Max Potential First Input Delay

Unfortunately, the measure "Max Potential First Input Delay" is not in the key r['audits']['metrics']['details'] but it is very important to retrieve also the "Max Potential First Input Delay" statistic. The maximum potential First Input Delay that users could experience is the duration, in milliseconds, of the longest task. It is available in the key r['audits']['max-potential-fid'].

            "max-potential-fid": {
                "id": "max-potential-fid",
                "title": "Max Potential First Input Delay",
                …
                "score": 0.77,
                "numericValue": 172
            },

        try: 
          p['maxfid'] = r['audits']['max-potential-fid']['numericValue']
        except Exception:
          p['maxfid']='null'

Third Party summary

A very, very important statistic to extract and store : the third party impacts on page loads (sharing tools, Google analytics, Google Ads…). These libraries may have a very important negative influence.

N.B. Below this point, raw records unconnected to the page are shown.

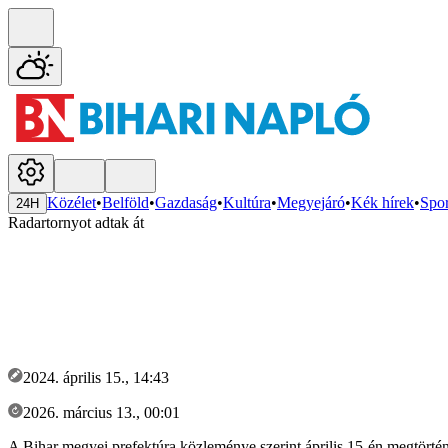
Közélet
•
Belföld
•
Gazdaság
•
Kultúra
•
Megyejáró
•
Kék hírek
•
Spor
24H
Radartornyot adtak át
2024. április 15., 14:43
2026. március 13., 00:01
A Bihar megyei prefektúra közleménye szerint április 15-én megtörtén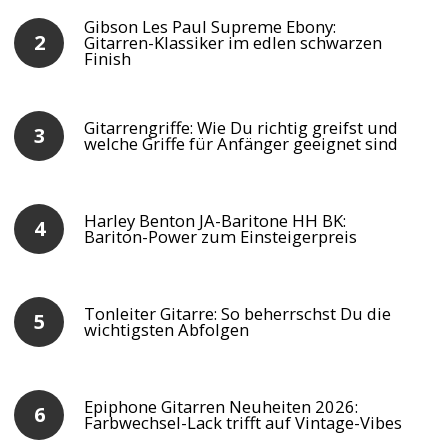
Gibson Les Paul Supreme Ebony:
Gitarren-Klassiker im edlen schwarzen
Finish
Gitarrengriffe: Wie Du richtig greifst und
welche Griffe für Anfänger geeignet sind
Harley Benton JA-Baritone HH BK:
Bariton-Power zum Einsteigerpreis
Tonleiter Gitarre: So beherrschst Du die
wichtigsten Abfolgen
Epiphone Gitarren Neuheiten 2026:
Farbwechsel-Lack trifft auf Vintage-Vibes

The loading method must sometimes be reviewed for some of them to limit their impact: async or defer mode, "lazy load" (loading if the user scrolls visually to an element).

A summary is available in the key r['audits']['third-party-summary']['details']['summary']


    "lighthouseResult": {             
      …
      "audits": {
        …
        "third-party-summary": {
                "id": "third-party-summary",
                "title": "Minimize third-party usage",
                "score": 1,
                "details": {
                    "summary": {
                        "wastedBytes": 219053,
                        "wastedMs": 11.327000000000005
                    },

The metrics wastedMs gives the total time in milliseconds Third Party libraries have blocked the main thread : very useful to define the strategy async | defer, when to load the third party library and so on.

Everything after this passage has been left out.